Washington, DC —  Just one month after a tragic mass shooting that killed ten people in Boulder, Colorado, legislators today introduced three bills that will strengthen background checks, reform a preemption law to allow localities to regulate firearms, and establish an Office of Gun Violence Prevention to promote public education about laws and resources available to help prevent gun violence, as well as authorize a violence intervention grant program. Giffords commended Colorado Senate Majority Leader Steve Fenberg and House Majority Leader Alec Garnett, along with several other lawmakers, for introducing the legislation. 

“Colorado lawmakers understand that when lives are at risk from gun violence, swift action is required,” said Nico Bocour, Government Affairs Director. “The recent horrific mass shooting at the King Soopers in Boulder, Colorado, once again left a community in Colorado devastated. In addition to the tragedy last month, gun violence in the state and across the nation has surged over the past year. The bills being introduced today will help to reduce gun violence in the state and protect Colorado families. We applaud the legislators who are stepping up and demonstrating the courage to act in the face of tragedy.” 

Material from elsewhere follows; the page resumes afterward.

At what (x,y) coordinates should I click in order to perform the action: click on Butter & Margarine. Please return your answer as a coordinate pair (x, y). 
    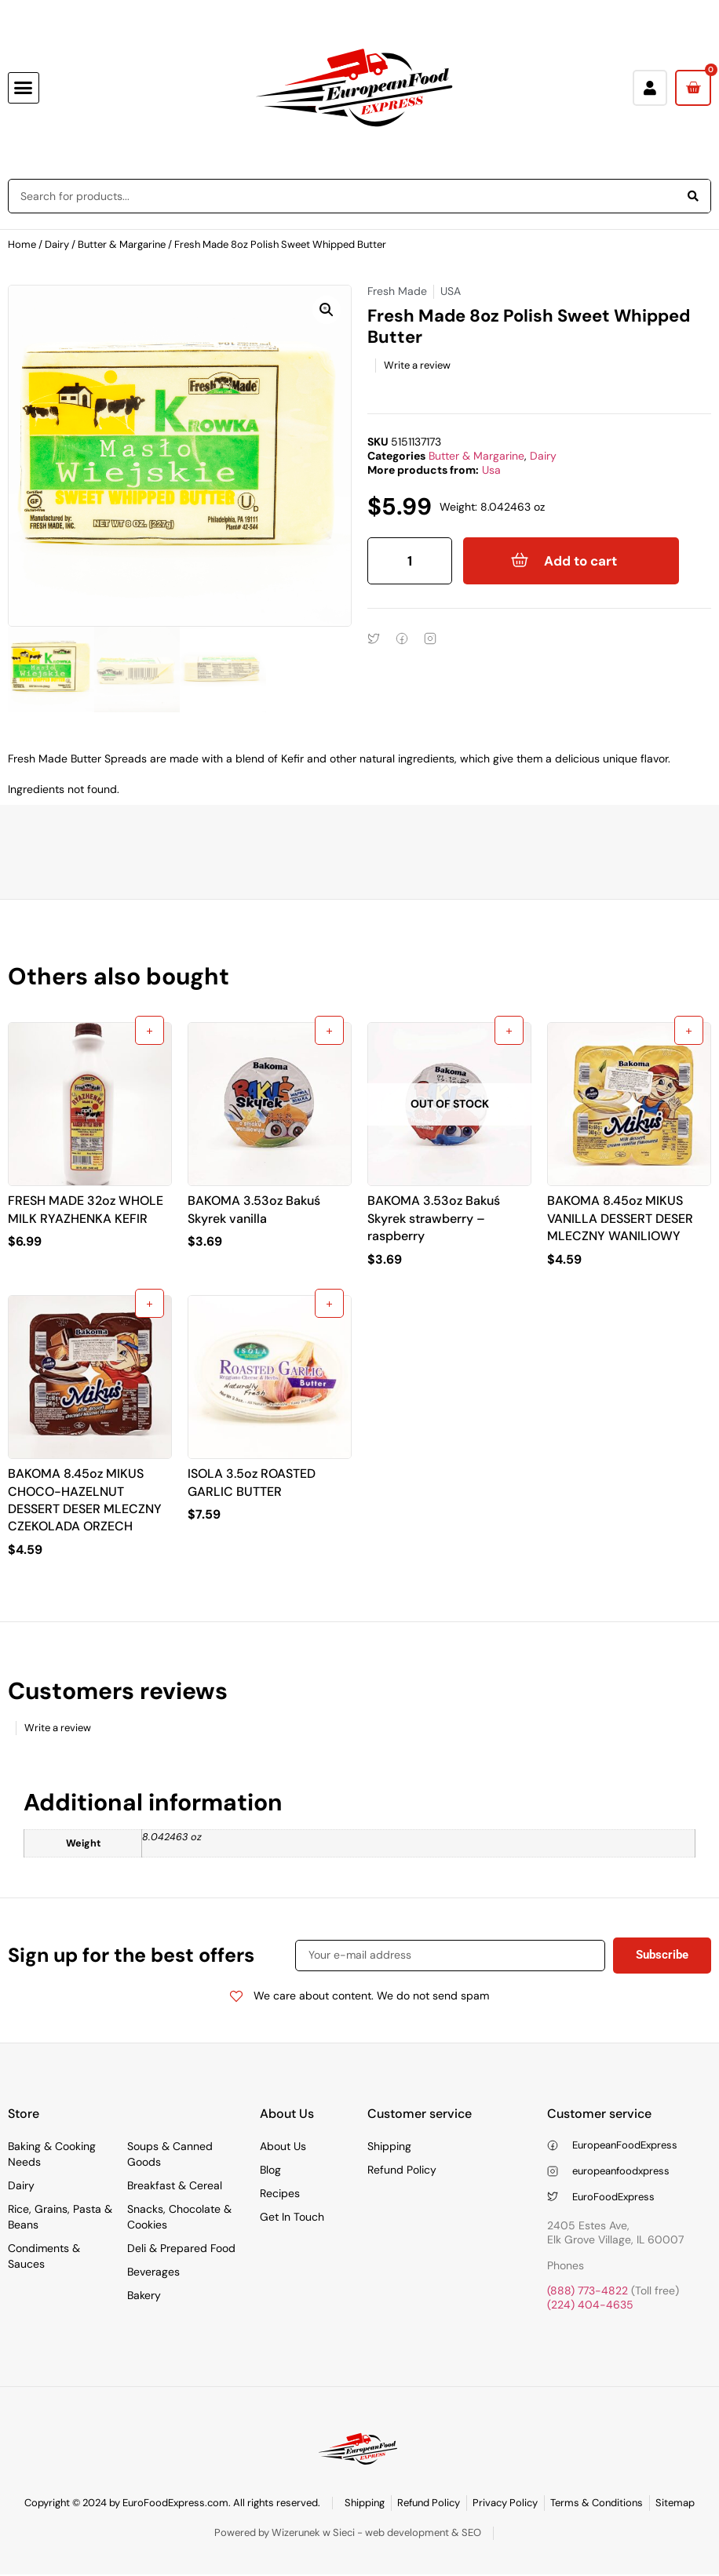     Looking at the image, I should click on (122, 244).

“Colorado families have experienced far too many tragedies from gun violence,” said Whitney Toutenhoofd, steering committee member of Giffords Gun Owners for Safety Colorado chapter. ”As a resident of Boulder and a gun owner, I understand the important role that gun safety laws and responsible gun ownership have in ensuring Colorado families can live without fear of gun violence everyday. We thank Colorado lawmakers for offering these solutions that will make a true difference in saving lives and we stand ready to do all we can to get them passed into law.”

The bills introduced today will:

  • Prohibit people from passing background checks for five years after they have been convicted of certain violent misdemeanors, including hate crimes. 
  • Close the Charleston Loophole by ensuring that people prohibited from possessing firearms are not able to obtain them by default because of an incomplete background check. 
  • Revise the state preemption laws to make it clear that localities can enact local gun safety ordinances in most areas tailored to the needs of their communities. 
  • Establish an Office of Gun Violence Prevention to promote public awareness and education about gun safety laws and resources available to help prevent gun violence, including extreme risk and domestic violence protection orders. The Office would also be authorized to oversee grants for community violence programs and support access to data and research about gun violence’s causes and solutions.

According to Giffords Law Center’s Annual Gun Law Scorecard, Colorado received a C+ due to its significant recent progress on gun safety. Last month, Colorado enacted two new laws that would require the reporting of lost and stolen firearms and the safe storage of firearms. In 2019, Colorado passed an extreme risk protection order law, facilitating the temporary removal of firearms from people found, through a court process, to present an extreme risk of violence. In 2017, Colorado had the 24th-highest gun death rate among the states, and exported roughly the same number of crime guns it imported.